Excellent question! I do not think there is a straightforward formula or criteria to answer that question. I think there are a lot of factors involved like (and not limited to) heterogeneity of population cells (whether one is trying to identify rare cells populations), whether certain genes are expressed at high level in the condition or population you are investigating (if one is trying to investigate if a certain gene is expressed in certain cell population), sample type library, platform and cost.
Of course there are recommended sequencing depths for single-cell RNA and ATAC libraries, but ultimately depth has to be adjusted based on the application and budgeting constraints.
I am linking some articles which may be of interest -
genomemedicine.biomedcentral.com/articles/10.1186/s13073-017-0467-4
www.nature.com/articles/nbt.3039#:~:text=Large%20sample%20sizes%20impose%20a,reads%20per%20cell%20may%20suffice.
www.10xgenomics.com/support/single-cell-multiome-atac-plus-gene-expression/documentation/steps/sequencing/sequencing-requirements-for-single-cell-multiome-atac-plus-gene-expression
kb.10xgenomics.com/hc/en-us/articles/115002022743-What-is-the-recommended-sequencing-depth-for-Single-Cell-3-and-5-Gene-Expression-libraries-
Great explanation
Now I am assured that I am watching high-quality content because you are here.
Great video! You literally clarify everything! I have a question, what woukd be the recommended depth for assessment of SNPs in a amplicon sequence? 🤔 and also, does the error rate play a role in getting the depth?
I hope you could answer my question! Thank youuuu
At 4:11 why is the coverage for the single bp region 5X? LG/N = 8(5)/1=40X. Is this just an exception for single nucleotide regions?

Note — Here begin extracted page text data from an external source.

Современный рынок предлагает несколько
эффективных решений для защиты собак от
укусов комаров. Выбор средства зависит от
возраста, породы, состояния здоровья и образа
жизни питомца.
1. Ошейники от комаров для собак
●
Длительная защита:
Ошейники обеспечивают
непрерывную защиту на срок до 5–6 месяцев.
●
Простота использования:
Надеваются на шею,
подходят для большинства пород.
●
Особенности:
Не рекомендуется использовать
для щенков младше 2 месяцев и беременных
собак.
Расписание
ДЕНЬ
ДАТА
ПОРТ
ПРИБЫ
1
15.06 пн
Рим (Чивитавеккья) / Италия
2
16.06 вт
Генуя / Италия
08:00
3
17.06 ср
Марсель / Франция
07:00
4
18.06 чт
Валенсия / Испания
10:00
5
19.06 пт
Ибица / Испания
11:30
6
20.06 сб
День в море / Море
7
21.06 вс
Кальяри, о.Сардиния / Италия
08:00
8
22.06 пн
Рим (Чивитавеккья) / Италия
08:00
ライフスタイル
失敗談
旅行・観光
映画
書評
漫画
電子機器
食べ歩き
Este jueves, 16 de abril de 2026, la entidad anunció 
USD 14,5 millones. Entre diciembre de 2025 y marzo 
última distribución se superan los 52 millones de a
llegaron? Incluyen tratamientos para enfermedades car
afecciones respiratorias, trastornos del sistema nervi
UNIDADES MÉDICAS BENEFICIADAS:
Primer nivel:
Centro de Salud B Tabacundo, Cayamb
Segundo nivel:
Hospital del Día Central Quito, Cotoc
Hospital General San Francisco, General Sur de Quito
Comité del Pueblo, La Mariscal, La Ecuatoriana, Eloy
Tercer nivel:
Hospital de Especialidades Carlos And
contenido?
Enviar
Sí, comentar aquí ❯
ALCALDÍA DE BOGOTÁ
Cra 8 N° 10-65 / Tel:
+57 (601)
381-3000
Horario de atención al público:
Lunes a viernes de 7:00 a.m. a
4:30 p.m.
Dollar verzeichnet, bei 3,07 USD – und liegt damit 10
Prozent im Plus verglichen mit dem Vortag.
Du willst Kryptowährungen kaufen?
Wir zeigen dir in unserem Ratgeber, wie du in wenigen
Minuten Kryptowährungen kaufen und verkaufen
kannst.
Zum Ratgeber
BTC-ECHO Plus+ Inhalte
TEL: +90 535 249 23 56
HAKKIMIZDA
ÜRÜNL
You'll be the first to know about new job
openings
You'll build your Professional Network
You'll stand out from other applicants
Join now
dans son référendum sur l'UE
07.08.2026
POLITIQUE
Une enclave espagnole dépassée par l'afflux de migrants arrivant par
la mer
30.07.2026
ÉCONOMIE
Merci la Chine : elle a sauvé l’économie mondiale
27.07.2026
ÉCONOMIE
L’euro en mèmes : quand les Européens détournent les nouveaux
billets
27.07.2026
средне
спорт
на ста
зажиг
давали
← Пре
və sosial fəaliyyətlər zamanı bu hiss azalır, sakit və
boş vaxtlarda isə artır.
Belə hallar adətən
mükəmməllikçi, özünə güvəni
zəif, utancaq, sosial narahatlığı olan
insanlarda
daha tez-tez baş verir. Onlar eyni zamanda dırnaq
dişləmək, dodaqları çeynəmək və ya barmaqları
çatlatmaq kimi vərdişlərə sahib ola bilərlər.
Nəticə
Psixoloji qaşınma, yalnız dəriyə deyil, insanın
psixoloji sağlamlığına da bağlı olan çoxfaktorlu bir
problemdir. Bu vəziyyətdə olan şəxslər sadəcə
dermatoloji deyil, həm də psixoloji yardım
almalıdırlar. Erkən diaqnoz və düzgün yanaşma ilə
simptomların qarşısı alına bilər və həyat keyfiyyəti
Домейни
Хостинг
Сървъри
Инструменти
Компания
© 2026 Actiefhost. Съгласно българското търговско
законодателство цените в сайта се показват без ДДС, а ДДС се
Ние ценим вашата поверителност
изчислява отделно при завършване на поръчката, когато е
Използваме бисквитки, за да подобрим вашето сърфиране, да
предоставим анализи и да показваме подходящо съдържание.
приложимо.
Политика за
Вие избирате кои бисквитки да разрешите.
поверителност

It's an exception for single nucleotide regions.
it's 1(5)/1=5X, because it's only one nt
Thank you for this video !!
I am trying to calculate the sequencing depth and coverage of WGBS data. I have bam files. So for samtools, input file is bam file or sorted bam file?
How can I calculate coverage for amplicon sequencing if I have multiple amplicons of different sizes pooled together? Should I use an average size for all the amplicons?
great lecture😍, please make a video on ChiP SEQ data analysis.....it will be more helpful for us
That is definitely in the pipeline. Please stay tuned :)
@@Bioinformagician thank you💜
Too good explanation.
What will be the best recommended coverage for hi-C sequencing??
what will the sequencing depth for wheat GBS ?
Thank you!
Thanks a lot!
awesome!
This is more helpful
Why is it important the direction of the read?
Thanks
👏👏👏👏
It's a fine video, but it sounds more bookish. Should try to express more simply (language particlarly) and graphically.